Assistant d’abord aux premiers gestes du fleuriste épaulé par trois septuagénaires, il se met à marcher dans les pas d’un enfant qui transporte sur son dos un bout de la planète. Pendant que les nuages se mordent les lèvres et tandis que le vent du matin joue avec les pommettes, Kwakizbak se déhanche soudain pour mieux voir le cafetier en train de se fêter en compagnie de ses habitués qui seront tous pleins à onze heures.

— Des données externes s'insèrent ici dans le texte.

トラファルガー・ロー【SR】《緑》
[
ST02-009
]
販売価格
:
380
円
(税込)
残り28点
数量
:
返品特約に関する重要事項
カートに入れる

Je n’ai pas besoin de l’accompagner. Je sais bien qui de l’autre côté de la rue longue et étroite se tient dans l’entrebâillement de sa porte. Et ce matin Kwakizbak va jusqu’à lui tendre la main mais le cordonnier la lui refuse.
– Laissez-moi tranquille maintenant, j’ai du travail moi.
Kwakizbak rentre, l’éthique en bandoulière.
– J’ai comme l’impression de me retrouver dans une ville étrangère, dit-il, il faudrait que je pense à envoyer des cartes postales.
– Mais tu n’as jamais de timbres sur toi. Et puis à qui écrirais-tu ? Ne m’as-tu pas dit que tous les gens que tu connaissais étaient morts ?
– Tu ne comprendras jamais rien à rien, hurle-t-il alors ; c’est moi le zombie, pas les autres, c’est moi qui ne suis plus là, qui voudrais donner des nouvelles depuis le lieu de mon absence.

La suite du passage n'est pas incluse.